Several chapters deal with the refusal of church leaders to face the reality of the shortage of priests, resulting in the denial of the Eucharist and the drastic drop in vocations to religious life. Cozzens mentions, and rightly so, that the determination of church leaders locally and world-wide to solve the clergy shortage by “praying for more vocations” is a hopeless failure to face the fact that the Holy Spirit is leading us to new and better ways to provide ministers for the mission of the church at this time in history.

He touches upon the problems of the abuse of African and other nuns by the clergy which surfaced last year and the failure of the church to provide structural changes that will enable women to take meaningful leadership roles in the church including decision-making authority at every level, from the Vatican to the local chancery and parish.

Clearly and sadly, Cozzens discusses the present crisis stemming from the public disclosure of clergy sexual abuse and the various rationalizations used to deny that there was a problem and to keep it secret. He quotes Richard Sipe’s list of the excuses: “There is no problem; it can’t be true;” “abuse by priests may exist but it’s very rare;” “the media distorts everything,” etc. Cozzens discusses the pastoral, fiscal and systemic implications at stake in this ongoing crisis.
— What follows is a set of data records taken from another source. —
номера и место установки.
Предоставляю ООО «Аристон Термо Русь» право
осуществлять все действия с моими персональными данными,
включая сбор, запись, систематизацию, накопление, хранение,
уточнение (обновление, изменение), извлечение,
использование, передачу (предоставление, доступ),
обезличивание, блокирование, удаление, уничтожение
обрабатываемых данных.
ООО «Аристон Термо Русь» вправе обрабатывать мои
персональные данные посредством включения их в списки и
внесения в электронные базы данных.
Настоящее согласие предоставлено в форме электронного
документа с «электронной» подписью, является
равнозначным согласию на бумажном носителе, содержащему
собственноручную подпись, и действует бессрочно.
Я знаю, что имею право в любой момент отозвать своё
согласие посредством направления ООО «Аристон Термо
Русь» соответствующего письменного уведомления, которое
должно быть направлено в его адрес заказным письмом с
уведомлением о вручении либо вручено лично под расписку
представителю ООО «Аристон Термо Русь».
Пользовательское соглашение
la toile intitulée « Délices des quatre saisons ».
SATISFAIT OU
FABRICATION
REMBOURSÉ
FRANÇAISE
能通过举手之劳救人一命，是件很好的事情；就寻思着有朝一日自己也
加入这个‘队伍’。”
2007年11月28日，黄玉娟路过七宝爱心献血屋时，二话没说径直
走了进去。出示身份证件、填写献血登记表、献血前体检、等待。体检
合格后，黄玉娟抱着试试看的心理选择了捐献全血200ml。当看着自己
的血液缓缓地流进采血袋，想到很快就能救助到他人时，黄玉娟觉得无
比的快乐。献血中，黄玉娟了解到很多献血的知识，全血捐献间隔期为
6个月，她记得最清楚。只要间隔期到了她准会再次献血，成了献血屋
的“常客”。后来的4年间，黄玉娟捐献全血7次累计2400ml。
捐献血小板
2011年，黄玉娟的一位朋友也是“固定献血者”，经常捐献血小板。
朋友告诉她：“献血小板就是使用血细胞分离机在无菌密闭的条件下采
He analyzes the pre-councilor culture that gave birth to the clericalism that marked the priesthood for decades before exploding in the present crisis. He reviews the reaction that followed his discussion of homosexuality in the priesthood in his previous book and defends holy and gay priests from being the scapegoats of the present crisis. Yet he calls on the whole church “to address with compassion and sensitivity a reality it wants to deny: many of its priests and bishops are gay.”
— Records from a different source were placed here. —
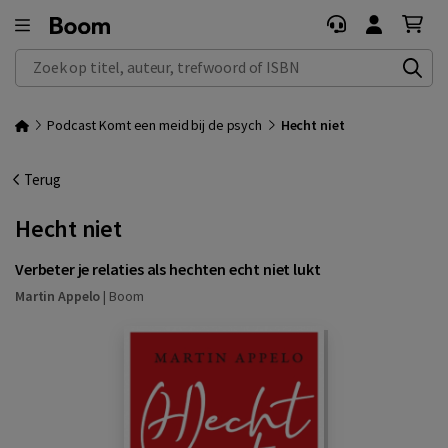
Zoek op titel, auteur, trefwoord of ISBN
Podcast Komt een meid bij de psych
Hecht niet
Terug
Hecht niet
Verbeter je relaties als hechten echt niet lukt
Martin Appelo
|
Boom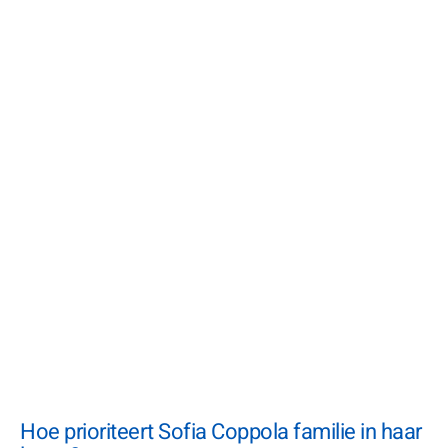
Hoe prioriteert Sofia Coppola familie in haar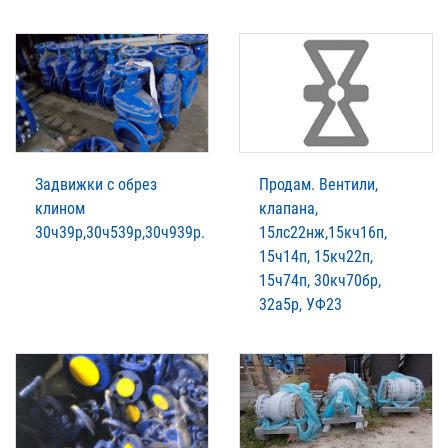
Задвижки с обрез
Продам. Вентили,
клином
клапана,
30ч39р,30ч539р,30ч939р.
15лс22нж,15кч16п,
15ч14п, 15кч22п,
15ч74п, 30кч70бр,
32а5р, УФ23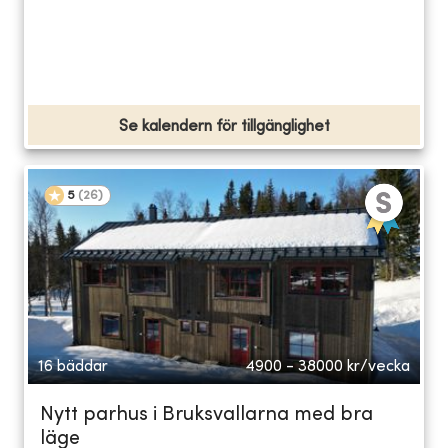
Se kalendern för tillgänglighet
5
(
26
)
16 bäddar
4900 - 38000
kr/vecka
Nytt parhus i Bruksvallarna med bra
läge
Among the many reforms he envisions for a renewed and humble church and priesthood Cozzens maintains “the current imposed fasting from the Eucharist in many parts of the world would be alleviated by a married priesthood in the Latin rite. Celibacy would be honored as a gift given to vowed religious, to some of the faithful, and to some of the church’s diocesan priests.”

In addition, women would be ordained to the deaconate and commissioned to preach at the Eucharist. “The theological and scriptural arguments against women’s ordination would be reviewed in the light of contemporary scholarship and gospel values,” he writes. The silence imposed by the Vatican on discussions of issues such as the theology of sexuality, the ordination of women, the election of bishops and the role of the laity in the decision making structures of the church would end.

If this sounds like the agenda for a third Vatican Council it could well become that. This book moves beyond the level of discussion sparked by Cozzens’ previous book, “The Changing Face of the Priesthood” and beyond the rubble left by the devastating crisis in the American church which struck this past year. It should be required reading for any bishop, priest, pastoral minister, or committed lay person. Cozzens dedicated his work to the memory of Bishops P. Francis Murphy and Raymond Lucker whom he calls “men of faith and courage who dared to break the silence.” With this work Cleveland’s Fr. Donald Cozzens stands faithfully and courageously beside them.